There’s a definite Southern emphasis to some of her words. A word like “Mummy” takes on the form of “Ma” rather than the more guttural “Muh”, which is how I pronounce it. There’s not really any logic though – she’ll say “barth”, but pronounce “path” without the “ar” sound, when you’d probably expect it to be “parth”. Starting nursery has definitely had a strong say in her pronunciation, as has kid’s TV shows like Peppa Pig. There’s not that many Northerners on kid’s TV shows it would appear.

I’m not particularly fussed though. I’m not bothered by the North-South divide. I have an appreciation for where I grew up and where I come from, but this doesn’t define me. I just don’t get the whole Northern Monkey / Southern Fairy thing which is still so prevalent when we visit relatives back home. It’s all a bit odd. Incidentally, that’s probably what the other kids will call Toddler L when she starts school due to her mixed up accent!

Impressively though, I think Toddler L is also a bit bilingual. It’s not something we’ve taught her, but she appears to be picking up German. There’s no German blood in the family – although my dad did live there for a few years as a kid. So, who knows, it may have seeped into his DNA through some kind of osmosis. How else can you explain her overuse of the word “mein”?

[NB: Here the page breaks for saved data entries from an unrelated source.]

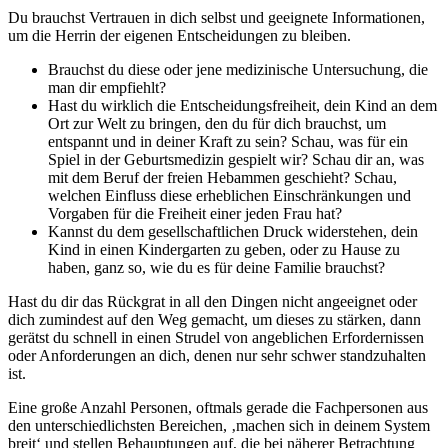
Du brauchst Vertrauen in dich selbst und geeignete Informationen,
um die Herrin der eigenen Entscheidungen zu bleiben.
Brauchst du diese oder jene medizinische Untersuchung, die
man dir empfiehlt?
Hast du wirklich die Entscheidungsfreiheit, dein Kind an dem
Ort zur Welt zu bringen, den du für dich brauchst, um
entspannt und in deiner Kraft zu sein? Schau, was für ein
Spiel in der Geburtsmedizin gespielt wir? Schau dir an, was
mit dem Beruf der freien Hebammen geschieht? Schau,
welchen Einfluss diese erheblichen Einschränkungen und
Vorgaben für die Freiheit einer jeden Frau hat?
Kannst du dem gesellschaftlichen Druck widerstehen, dein
Kind in einen Kindergarten zu geben, oder zu Hause zu
haben, ganz so, wie du es für deine Familie brauchst?
Hast du dir das Rückgrat in all den Dingen nicht angeeignet oder
dich zumindest auf den Weg gemacht, um dieses zu stärken, dann
gerätst du schnell in einen Strudel von angeblichen Erfordernissen
oder Anforderungen an dich, denen nur sehr schwer standzuhalten
ist.
Eine große Anzahl Personen, oftmals gerade die Fachpersonen aus
den unterschiedlichsten Bereichen, ‚machen sich in deinem System
breit‘ und stellen Behauptungen auf, die bei näherer Betrachtung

Have you noticed anything ‘interesting’ in how your kid(s) pronounce particular words? Do you have a North-South divide in your family? Let me know below!

  • Ted seems to be picking up a Northamptonian accent and it isn’t the nicest accent in the world. So long as he doesn’t start calling people duck I will be happy! We have family ranging from Essex and Surrey to Shropshire and Manchester so he is bound to pick up a bit from everyone. I think nursery is the main contributor though as his key worker has a really broad local accent and he says Up as “Uhp” and Are We as “ahh wee” 🙂

  • Tom Briggs

    I was born in North Yorkshire to a dad from Kent (albeit in a mining community in which everyone came from the north east and Scotland) and a mum from Essex. I had hearing problems too, so I had a very odd accent that sounded like the Vikings on Mike the Knight! We moved to Sussex when I was very young and, via a combination of an operation and a reception teacher who hated northern accents, I eventually lost it.

  • Super Busy Mum

    Haha I have NO clue what the difference is between the two accents, being from Northern Ireland. But I bet she sounds proper cute either way!